Até onde pode ir uma versão? E, no caso dos GUNS N’ ROSES a recriarem BOB DYLAN, será que a versão esvaziou todo o sentido do original?
“Gimme some reggae!” ecoou em Wembley e nas televisões um pouco por todo mundo. WTF?!? Estranho, no mínimo. Mas seria assim que Axl Rose ficaria para a eternidade associado a «Knockin’ on Heaven’s Door». O tema é de 1973, originalmente escrito para o filme ‘Pat Garrett And Billy The Kid’. Lançado no mesmo ano, a película tem direção de Sam Peckinpah, contando com James Coburn e Kris Kristofferson. Bob Dylan, autor da música, também aparece neste western.
A letra é claramente sobre o Vietname, era o auge da contestação e poucos meses depois terminaria a intervenção militar, com a derrota dos Estados Unidos. “Mama take this badge from me / I can’t use it anymore” ou “Mama put my guns in the ground / I can’t shoot them anymore” não deixavam muita margem para outra leitura. Rapidamente se tornou uma música pacifista, celebratória do fim de uma guerra.

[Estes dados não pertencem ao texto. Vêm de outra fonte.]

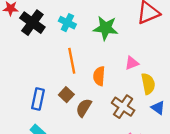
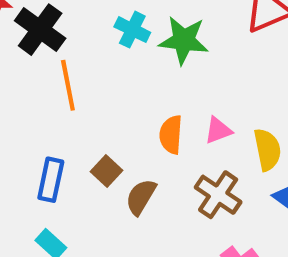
cyan cross: (67, 23) -> (132, 30), moved
orange line: (72, 61) -> (68, 85), moved
pink triangle: (132, 63) -> (218, 130), moved

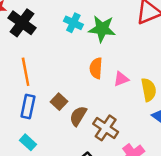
orange line: (68, 85) -> (26, 72), moved
orange semicircle: (171, 135) -> (96, 68), moved
brown cross: (218, 195) -> (106, 128), moved

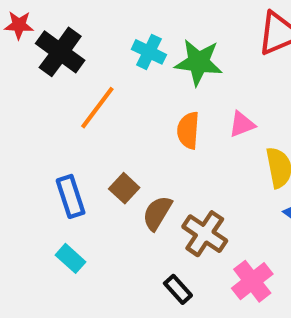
orange line: (26, 72) -> (97, 108), moved, turned 48
pink triangle: (121, 79) -> (242, 124), moved
blue rectangle: (28, 106) -> (71, 196), turned -30

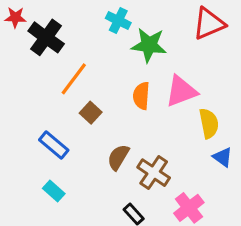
cyan cross: (149, 52) -> (118, 20), moved
pink triangle: (242, 124) -> (181, 91), size x1.6
brown square: (124, 188) -> (91, 113), moved
blue rectangle: (71, 196) -> (54, 145), turned -32

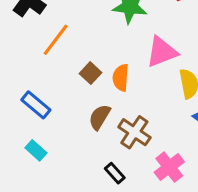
orange semicircle: (141, 96) -> (121, 78), moved
brown square: (91, 113) -> (90, 73), moved

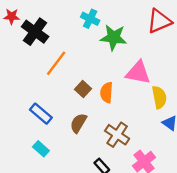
pink triangle: (162, 52) -> (138, 73), turned 32
brown semicircle: (100, 117) -> (78, 123), moved

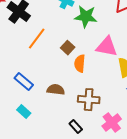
brown square: (83, 89) -> (68, 48), moved
brown semicircle: (78, 123) -> (56, 90), turned 66
brown cross: (117, 135) -> (89, 100), turned -30

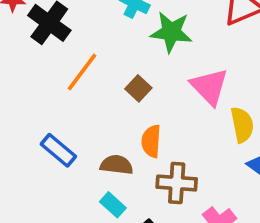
pink triangle: (107, 47) -> (209, 87), turned 35
orange semicircle: (80, 64) -> (151, 141), moved
cyan rectangle: (24, 112) -> (113, 205), moved

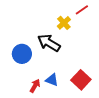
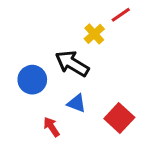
blue triangle: (52, 80) -> (77, 103), moved
red arrow: (35, 86) -> (51, 127), turned -64

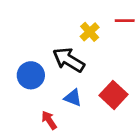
red line: (121, 15) -> (125, 21), moved, turned 36
red square: (119, 118) -> (113, 95), moved

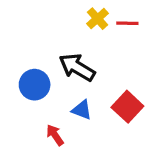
red line: (125, 21) -> (127, 23), moved
yellow cross: (90, 32) -> (98, 19), moved

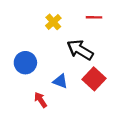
yellow cross: (98, 19) -> (53, 22), moved
black arrow: (77, 67) -> (80, 50), moved

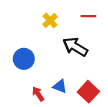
red square: (94, 79) -> (88, 92), moved
blue triangle: (60, 81) -> (60, 86), moved

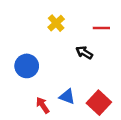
red line: (88, 16) -> (101, 28), moved
black arrow: (75, 47) -> (84, 52), size x0.6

Com o tempo, foram muitos os artistas que a adoptaram, recebendo mais de centena e meia de versões. Eric Clapton seria um dos primeiros, em 1975, gravando-a primeiro com Arthur Louis e, depois, num disco a solo. Em ambos os casos, optou por cruzar a folk simples do original, com um ritmo reggae. Anos mais tarde, Roger Waters também a recuperaria em «Flickering Flame – The Solo Years Volume I», de 2002. Outra versão curiosa é a contida em «Wake – In Concert at The Royal Albert Hall», dos THE SISTERS OF MERCY.
Porém, a versão mais popular é mesmo a dos GUNS N’ ROSES. Tudo começa na primeira digressão britânica da banda. Todd Crew, amigo próximo de Slash, viaja para a Europa e cruza-se com o grupo em Londres. No Marquee, onde tocam várias noites, a banda executa pela primeira vez a versão de Dylan. O grupo regressa aos Estados Unidos para terminar «Appetite For Destruction» e no processo, em Nova Iorque, Todd morre de overdose, nos braços de Slash.
Meses mais tarde, num concerto promocional no Ritz, Axl dedica o tema a Todd e, desta forma, «Knockin’ On Heaven’s Door» não só passa a ser uma malha definitiva no live set do grupo como uma homenagem ao amigo próximo. Em 1991, entre as várias versões gravadas, surge uma do tema, em estúdio, no álbum «Use Your Illusion II».
Com a Use Your Illusion World Tour, o grupo assume uma dimensão hollywoodesca, com a formação expandida para incluir percussão, teclas e coros. Essa digressão, que duraria um par de anos, acaba por cruzar-se com a homenagem a Freddie Mercury — estava-se em 1992, e acontecia o The Freddie Mercury Tribute Concert. A 20 de Abril o evento reuniria METALLICA, GUNS N’ ROSES, EXTREME e DEF LEPPARD, entre outros, sendo televisionado para todo o mundo, trazendo à memória a performance, no mesmo local, anos antes, de QUEEN no Live’Aid.
O grupo de Slash executou três temas: «Paradise City», «Only Women Bleed» e «Knockin’ On Heaven’s Door». Este último veio a ser editado em single, ficando como vídeo promocional a actuação em Wembley. O tema começa singelo, tal como na abordagem. Slash conduz, mas logo a distorção assume um peso maior que no original, com a double neck a permitir diferentes afinações.
Freddie era um personagem demasiado grande e Axl Rose não poderia ficar atrás e, pouco passa dos três minutos, quando se começam a escutar-se os coros, conferindo ao tema um registo mais próprio da Broadway que da introspecção que Dylan teria idealizado. Os três minutos originais, multiplicavam-se para nove, face aos diferentes solos. E aos seis minutos, Axl tenta arrastar toda a multidão de Wembley, como anos antes Freddie tinha feito com «Radio Gaga».
Consegue, mas não se fica por aí e entra nas suas habituais corridas, clamando por reggae. Naquele instante, «Knockin’ On Heaven’s Door» deixa de ser a mensagem anti-guerra, ou a singela homenagem a Todd, transformando-se apenas numa canção hedonista que almeja “chegar ao céu”. E assim, se pode desvirtuar um tema.